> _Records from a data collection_
-- -- --

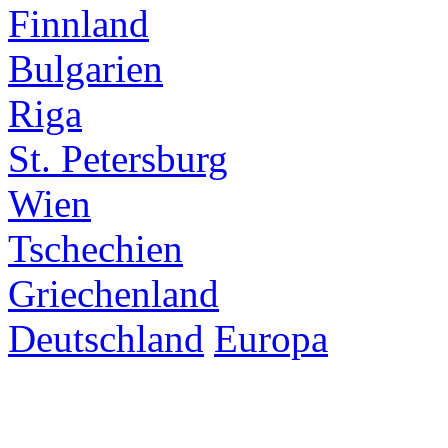
Finnland
Bulgarien
Riga
St. Petersburg
Wien
Tschechien
Griechenland
Deutschland
Europa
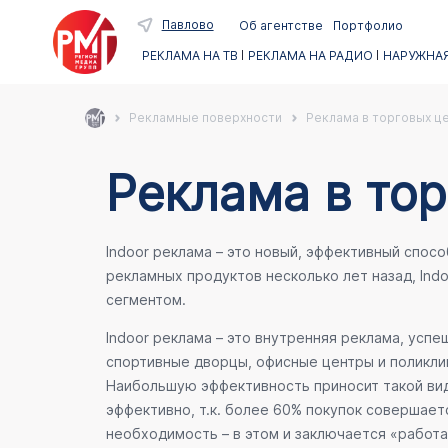
Павлово
Об агентстве
Портфолио
РЕКЛАМА НА ТВ
РЕКЛАМА НА РАДИО
НАРУЖНАЯ
Рекламные поверхности
Реклама в торговых ц
Реклама в тор
Indoor реклама – это новый, эффективный спос
рекламных продуктов несколько лет назад, Ind
сегментом.
Indoor реклама – это внутренняя реклама, усп
спортивные дворцы, офисные центры и поликлин
Наибольшую эффективность приносит такой вид
эффективно, т.к. более 60% покупок совершает
необходимость – в этом и заключается «работа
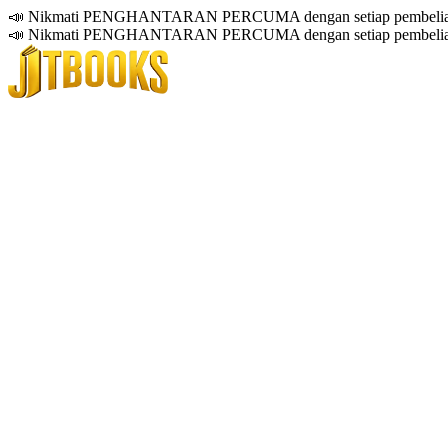
📣 Nikmati PENGHANTARAN PERCUMA dengan setiap pembelian
📣 Nikmati PENGHANTARAN PERCUMA dengan setiap pembelian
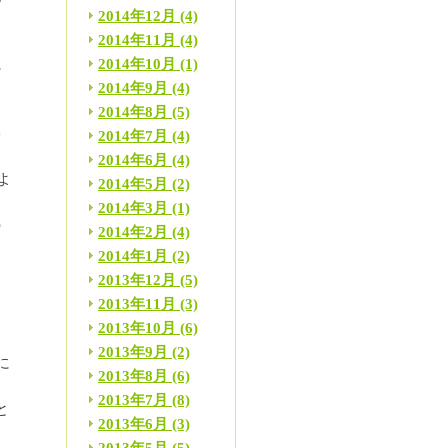
2014年12月
(4)
2014年11月
(4)
に
2014年10月
(1)
2014年9月
(4)
2014年8月
(5)
褥
2014年7月
(4)
2014年6月
(4)
よ
2014年5月
(2)
2014年3月
(1)
の
2014年2月
(4)
2014年1月
(2)
2013年12月
(5)
2013年11月
(3)
2013年10月
(6)
2013年9月
(2)
に
2013年8月
(6)
2013年7月
(8)
と
2013年6月
(3)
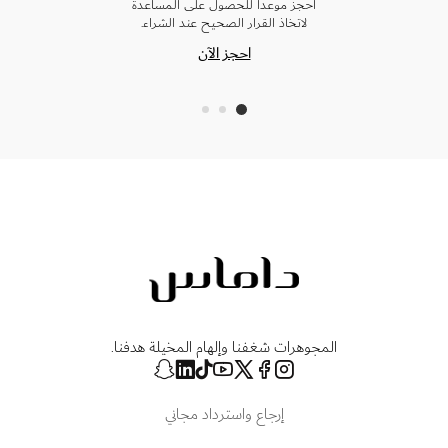
احجز موعدًا للحصول على المساعدة
لاتخاذ القرار الصحيح عند الشراء.
احجز الآن
المجوهرات شغفنا وإلهام المخيلة هدفنا.
إرجاع واسترداد مجاني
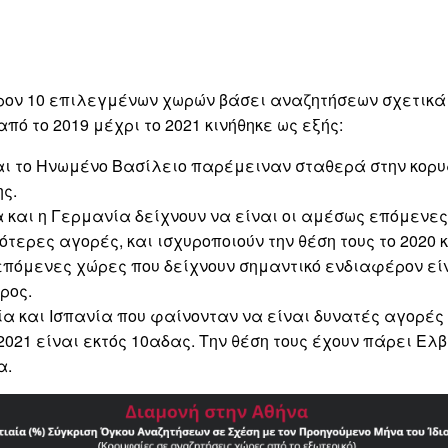
ρον 10 επιλεγμένων χωρών βάσει αναζητήσεων σχετικά
πό το 2019 μέχρι το 2021 κινήθηκε ως εξής:
αι το Ηνωμένο Βασίλειο παρέμειναν σταθερά στην κορυ
ς.
 και η Γερμανία δείχνουν να είναι οι αμέσως επόμενες
τερες αγορές, και ισχυροποιούν την θέση τους το 2020 κ
πόμενες χώρες που δείχνουν σημαντικό ενδιαφέρον είν
ρος.
α και Ισπανία που φαίνονταν να είναι δυνατές αγορές τ
 2021 είναι εκτός 10αδας. Την θέση τους έχουν πάρει Ελβ
α.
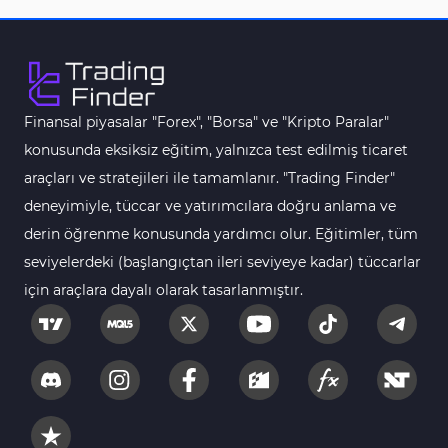
MetaTrader 4 için Haber (News) Göstergeleri
2
Endeks MT4 Göstergeleri
291
MT4 için Order Book (Emir Defteri) Göstergeleri
1
Finansal piyasalar "Forex", "Borsa" ve "Kripto Paralar"
MetaTrader 4 için Fibonacci Göstergeleri
2
konusunda eksiksiz eğitim, yalnızca test edilmiş ticaret
Swing Trading MT4 Göstergeleri
173
araçları ve stratejileri ile tamamlanır. "Trading Finder"
Bantlar ve Kanallar MT4 Göstergeleri
54
deneyimiyle, tüccar ve yatırımcılara doğru anlama ve
Kurumsal Hisse Piyasası MT4 Göstergeleri
derin öğrenme konusunda yardımcı olur. Eğitimler, tüm
285
seviyelerdeki (başlangıçtan ileri seviyeye kadar) tüccarlar
MT4 için Hareketli Göstergeleri
22
için araçlara dayalı olarak tasarlanmıştır.
Scalping MT4 Göstergeleri
320
Position Trading MT4 Göstergeleri
1
Fast Scalping MT4 Göstergeleri
46
MetaTrader 4 için Expert Advisor (EA)
4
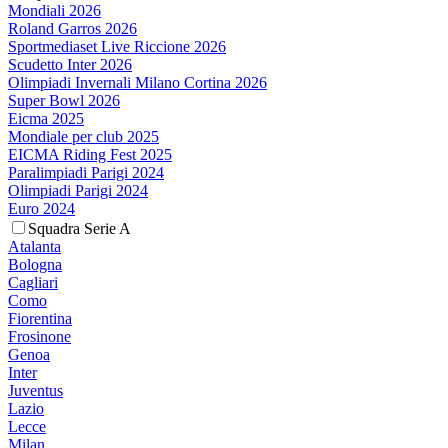
Mondiali 2026
Roland Garros 2026
Sportmediaset Live Riccione 2026
Scudetto Inter 2026
Olimpiadi Invernali Milano Cortina 2026
Super Bowl 2026
Eicma 2025
Mondiale per club 2025
EICMA Riding Fest 2025
Paralimpiadi Parigi 2024
Olimpiadi Parigi 2024
Euro 2024
Squadra Serie A
Atalanta
Bologna
Cagliari
Como
Fiorentina
Frosinone
Genoa
Inter
Juventus
Lazio
Lecce
Milan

-- -- --

"MetaTrader" is the word to look for; copy every line of the data that has it.

MetaTrader 4 için Haber (News) Göstergeleri
MetaTrader 4 için Fibonacci Göstergeleri
MetaTrader 4 için Expert Advisor (EA)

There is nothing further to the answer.